Das Cover vermittelt entsprechend dem Titel eine ländliche Atmosphäre und wirkt harmonisch in Gestaltung und Farbgebung.
Das Buch hat ein sehr großzügiges, angenehm leicht lesbares Schriftbild und die 317 Seiten sind auf 14 Kapitel + Prolog und Epilog aufgeteilt. Ich fand die Leselänge einiger Kapitel ein wenig zu lang – gerade am Anfang und am Ende.
Die Charaktere sind treffend beschrieben und genau so, wie man sich eine kauzige, westfälische Landbevölkerung vorstellen würde. Besonders witzig finde ich Wandas Großmütter, die unterschiedlicher nicht sein könnten und die sich allergrößte Mühe um Wandas Wohlergehen geben – allerdings nicht immer zu ihrem und zum eigenen Besten. Wobei ich fast sagen muss, dass Wanda selbst als Protagonistin aus meiner Sicht in der Geschichte ein wenig zu farblos bleibt.

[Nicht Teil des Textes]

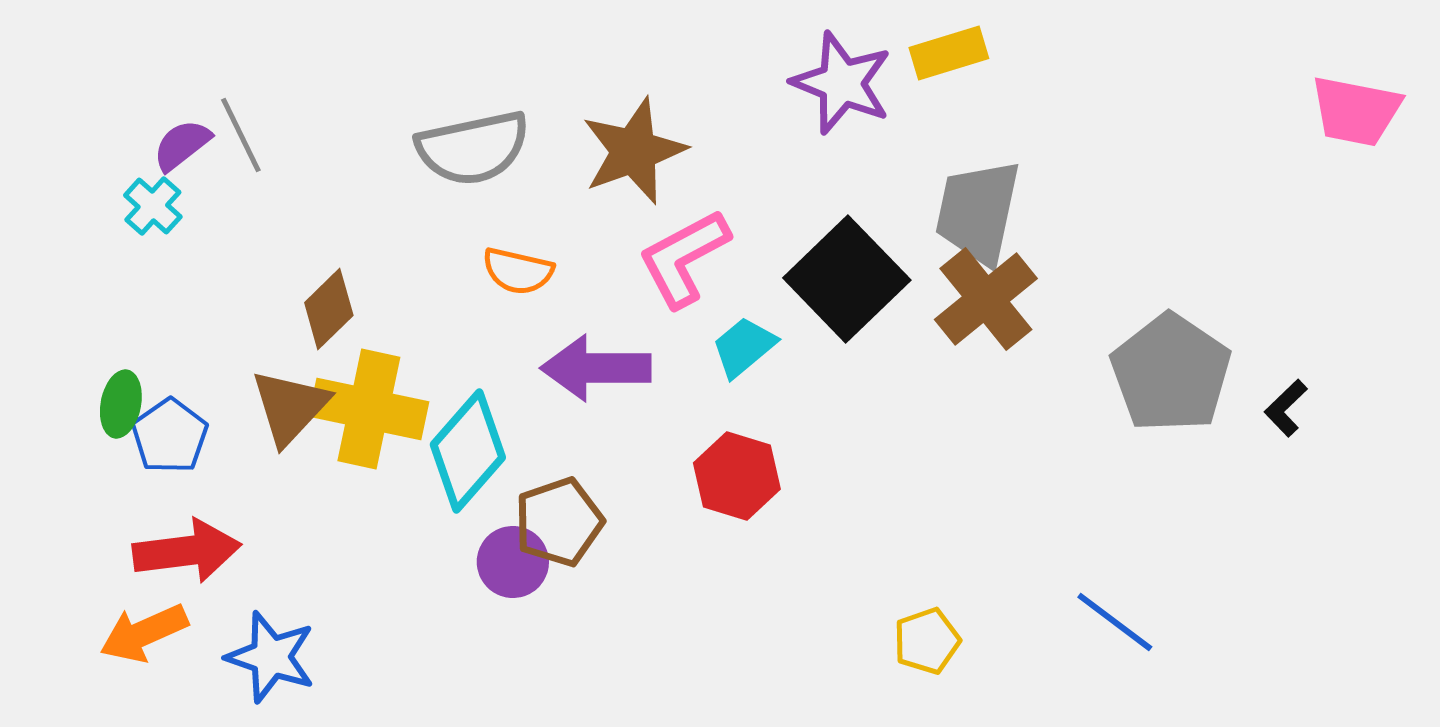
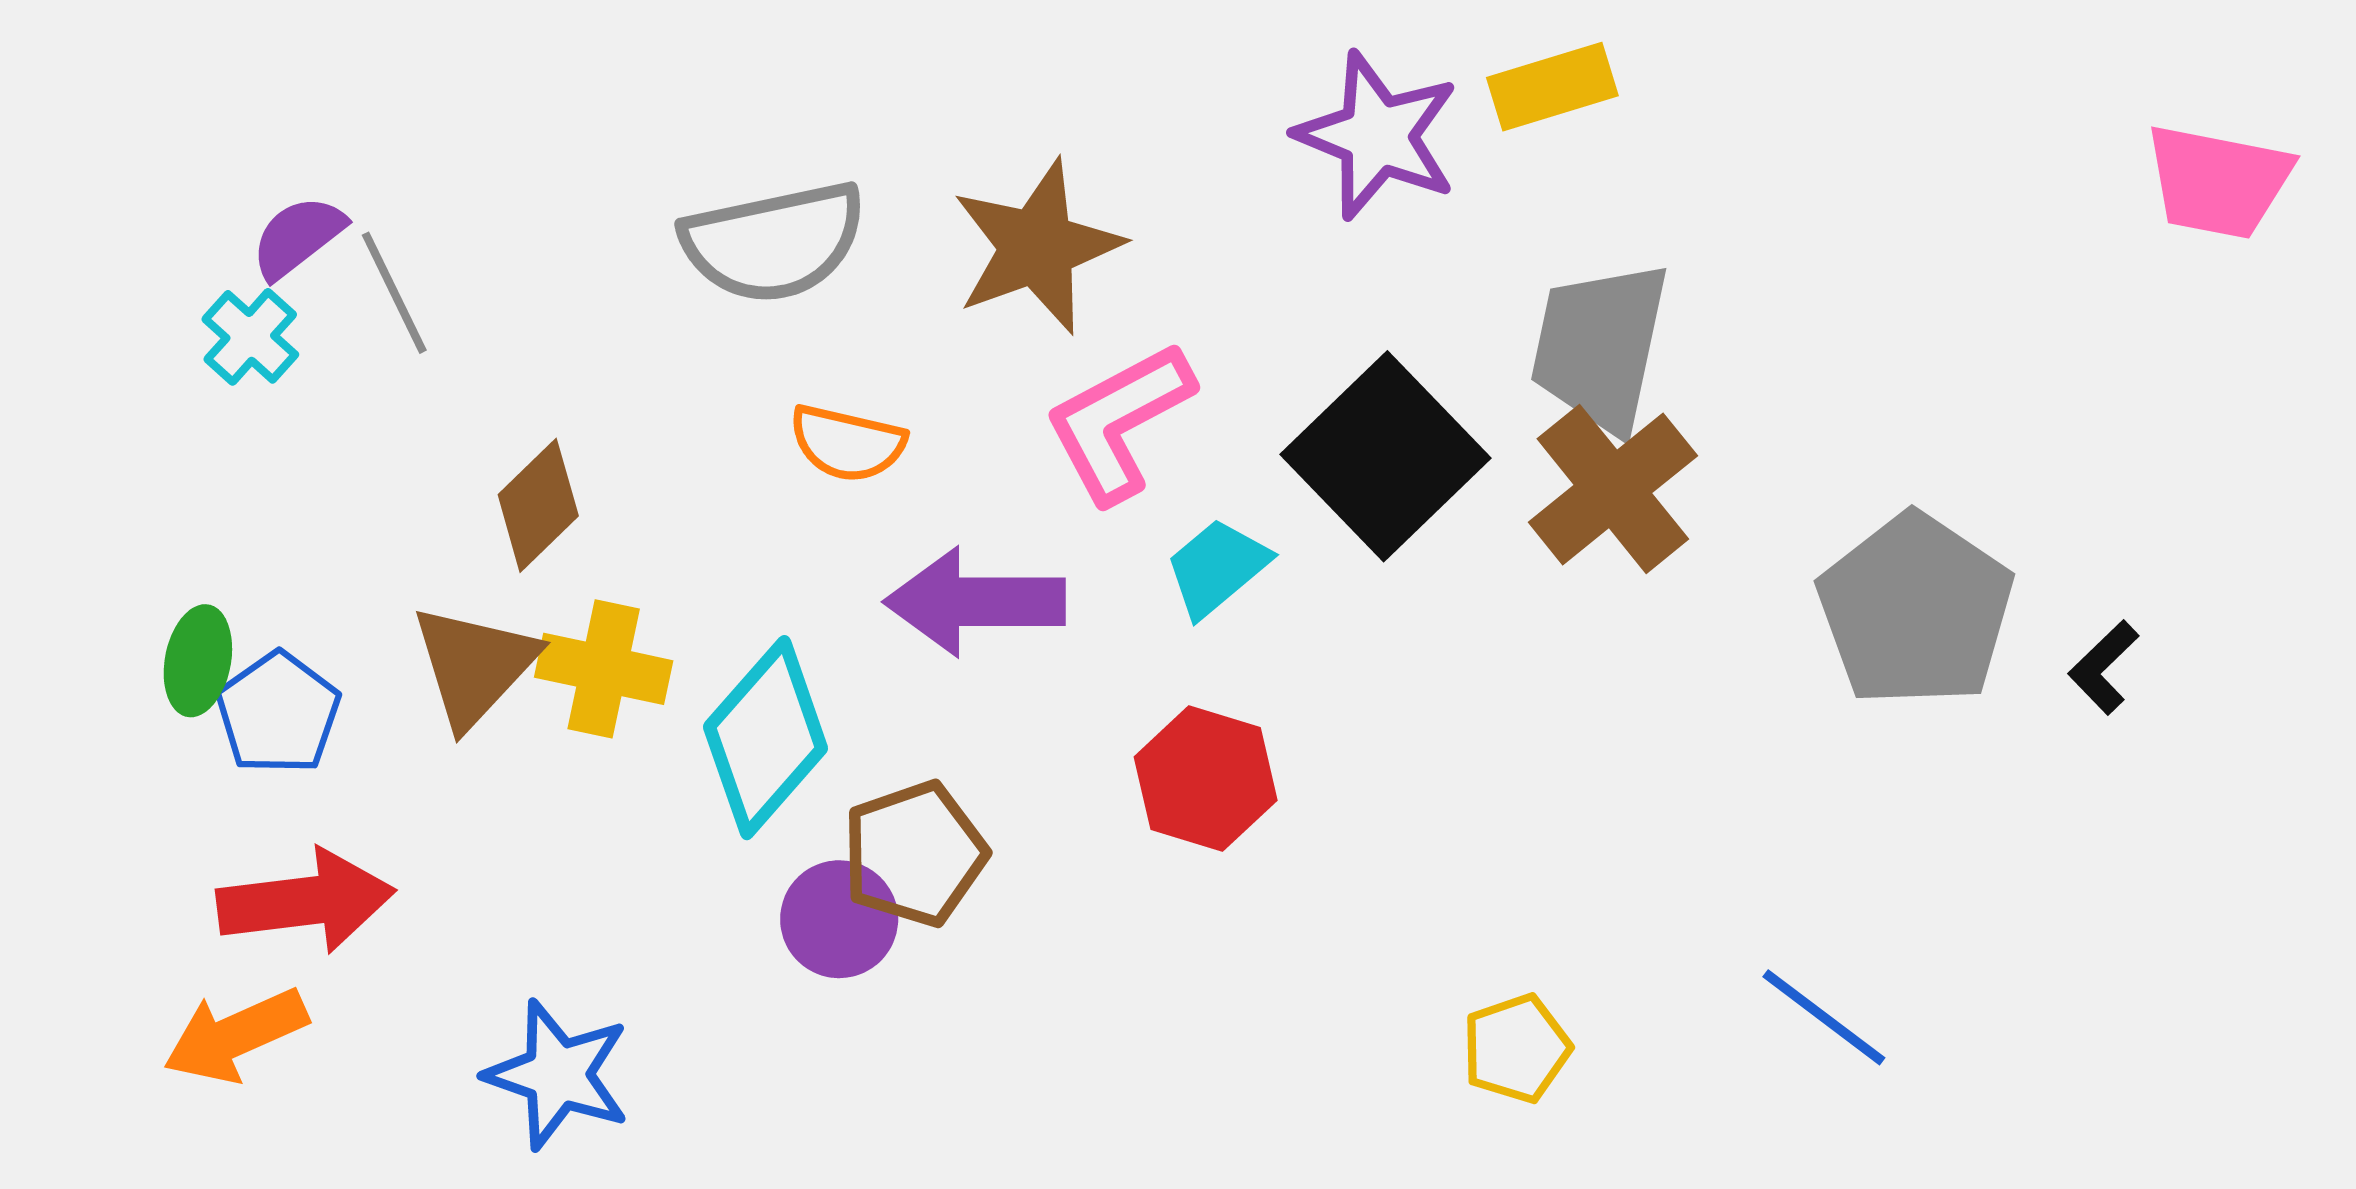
gray line: (241, 135) -> (394, 293), moved
yellow cross: (369, 409) -> (604, 669), size x0.7
blue star: (271, 657) -> (558, 1075), moved

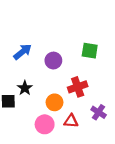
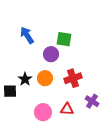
green square: (90, 51) -> (64, 39), moved
blue arrow: (23, 52) -> (27, 35), moved, turned -84
orange circle: (55, 102) -> (45, 78), moved

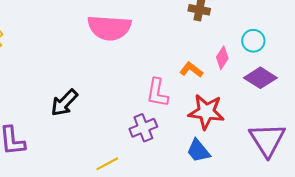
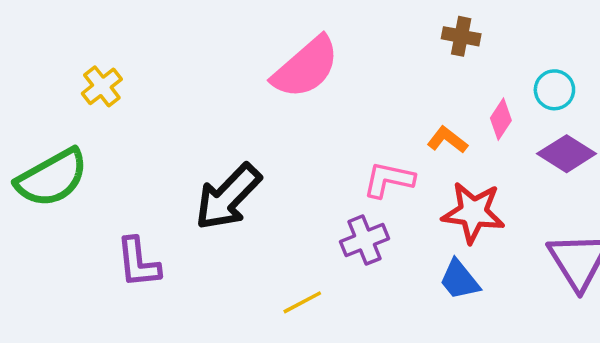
pink semicircle: (109, 28) -> (306, 67), turned -45
pink L-shape: (157, 93) -> (389, 180), turned 92
black arrow: (64, 103) -> (228, 197), size x1.4

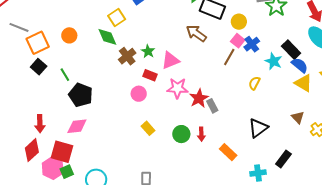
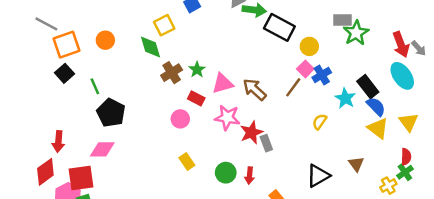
brown arrow: (196, 33) -> (255, 89), moved
brown triangle: (298, 117) -> (356, 164), moved
red square: (62, 152) -> (81, 178), turned -30

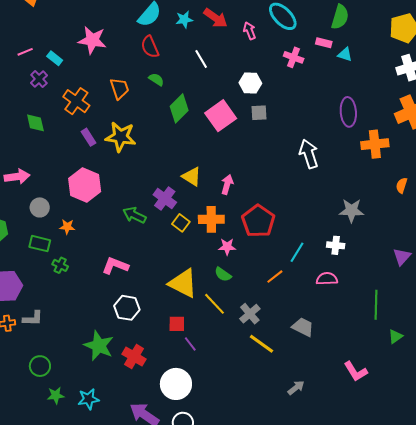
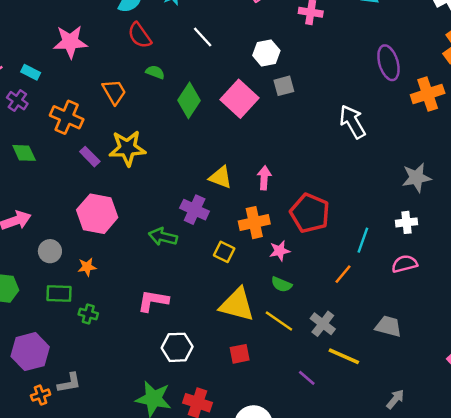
yellow square: (181, 223) -> (224, 252), moved
purple line: (190, 344) -> (307, 378), moved

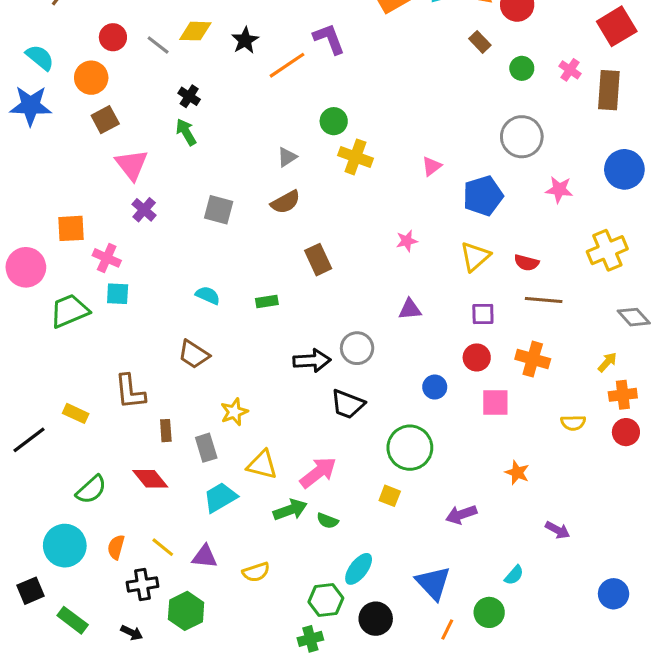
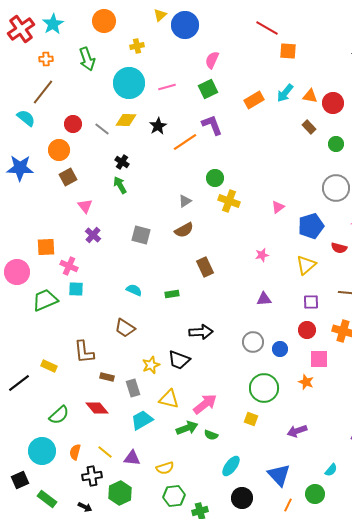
cyan semicircle: (40, 57) -> (26, 118), moved
pink triangle: (132, 165) -> (85, 206), size x0.7
red semicircle: (526, 263) -> (339, 248), moved
gray circle: (357, 348) -> (253, 342), moved
black trapezoid: (348, 404) -> (179, 360), moved
brown rectangle: (166, 431) -> (107, 377), turned -72
orange star: (517, 473) -> (306, 382), moved
green hexagon: (326, 600) -> (174, 496), moved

Ein Kritikpunkt ist für mich auch, dass für mich das Buch an manchen Stellen ein wenig zusammengekürzt wirkt und manche Handlungssprünge dadurch nicht immer logisch erscheinen. Es gab mehrere Stellen, an denen ich nochmal zurückgeblättert habe, um zu schauen, woher denn plötzlich diese Handlung entspringen soll.
Insgesamt ist das Buch unterhaltsam und lustig und man könnte sich die Handlung sicherlich auch gut als Film-Komödie vorstellen. Ich habe mir jedoch bei der Überschrift auf der Verlagsseite „Gilmore Girls im Münsterland“ noch ein klein wenig mehr davon versprochen.
Zum Ende hin gibt es aber noch mal eine überraschende Wendung.
Für ein paar kurzweilige, unterhaltsame Lesestunden gibt es von mir hierfür knapp 4**** Sterne.